You know I am a homer.  I will forever root for and never pick against the Indiana Hoosiers when I am making my weekly predictions here.  If I think the Hoosiers are in trouble, I’ll give them a pass that week and pick another of the weekly 14 games that focuses on winners and losers that week.  No.  No.  No.  And No.  I will not mention point spreads  or overs and under or anything that has to do with gambling.  I am doing everything I can to stay optimistic about this game.  The last thing I want to do, if my team is winning, is to worry about how many points they are winning by.  Winning is tough enough.

Shame on me.  I know.  It was a lightbulb moment and I could not turn it off.

The second game of the season was a portent of the season to come for the Hoosiers.  After winning the first three, including a conference tilt against Illinois in the opener, the Hoosiers spent most of the rest of the season rather wet.

Fortunately, I was nice and dry in the press box.

Writing all this does have its advantages, even if it is only for non-conference games (so far).

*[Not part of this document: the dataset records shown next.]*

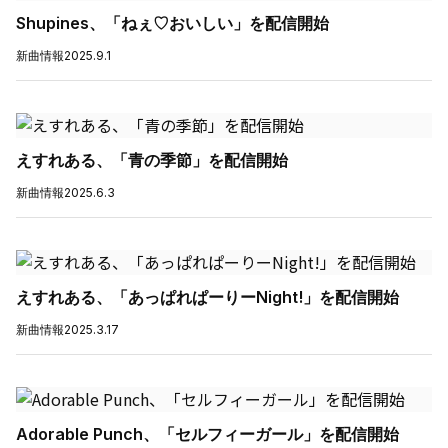
Shupines、「ねぇ♡おいしい」を配信開始
新曲情報
2025.9.1
えすれある、「青の季節」を配信開始
新曲情報
2025.6.3
えすれある、「あっぱれぱーりーNight!」を配信開始
新曲情報
2025.3.17
Adorable Punch、「セルフィーガール」を配信開始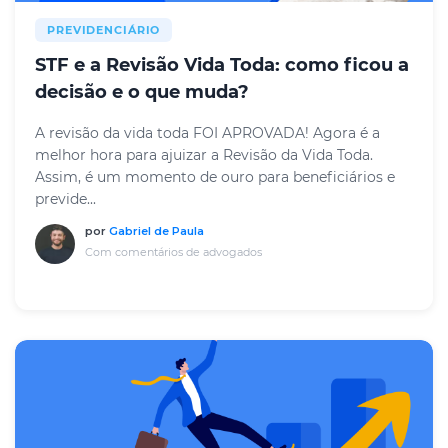
PREVIDENCIÁRIO
STF e a Revisão Vida Toda: como ficou a
decisão e o que muda?
A revisão da vida toda FOI APROVADA! Agora é a
melhor hora para ajuizar a Revisão da Vida Toda.
Assim, é um momento de ouro para beneficiários e
previde...
por
Gabriel de Paula
Com comentários de advogados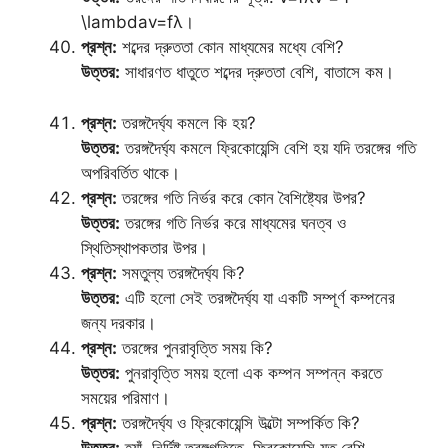
\lambdav=fλ।
প্রশ্ন:
শব্দের দ্রুততা কোন মাধ্যমের মধ্যে বেশি?
উত্তর:
সাধারণত ধাতুতে শব্দের দ্রুততা বেশি, বাতাসে কম।
প্রশ্ন:
তরঙ্গদৈর্ঘ্য কমলে কি হয়?
উত্তর:
তরঙ্গদৈর্ঘ্য কমলে ফ্রিকোয়েন্সি বেশি হয় যদি তরঙ্গের গতি
অপরিবর্তিত থাকে।
প্রশ্ন:
তরঙ্গের গতি নির্ভর করে কোন বৈশিষ্ট্যের উপর?
উত্তর:
তরঙ্গের গতি নির্ভর করে মাধ্যমের ঘনত্ব ও
স্থিতিস্থাপকতার উপর।
প্রশ্ন:
সমতুল্য তরঙ্গদৈর্ঘ্য কি?
উত্তর:
এটি হলো সেই তরঙ্গদৈর্ঘ্য যা একটি সম্পূর্ণ কম্পনের
জন্য দরকার।
প্রশ্ন:
তরঙ্গের পুনরাবৃত্তি সময় কি?
উত্তর:
পুনরাবৃত্তি সময় হলো এক কম্পন সম্পন্ন করতে
সময়ের পরিমাণ।
প্রশ্ন:
তরঙ্গদৈর্ঘ্য ও ফ্রিকোয়েন্সি উল্টো সম্পর্কিত কি?
উত্তর:
হ্যাঁ, নির্দিষ্ট তরঙ্গগতিতে, ফ্রিকোয়েন্সি যত বেশি,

The Illinois game was exciting.  Those that made the excitement that night are mostly gone from Hoosierland.  Connor Bazelak is on his third team in as many years this season.  He moved over to play quarterback for the Bowling Green Falcons.  I’m not sure what that tells us?

Call me crazy.  I still believe that Tom Allen is going to lead the Hoosiers out of the tough times to find a better day again.  I truly do.  Coaching changes, including bringing in one of the best O-line coaches in America in Coach Bob Bostad.  Last season they fired the O-line coach six games into the season.  Not this year.  The O-line Whisperer is in Bloomington and it will make a great deal of difference.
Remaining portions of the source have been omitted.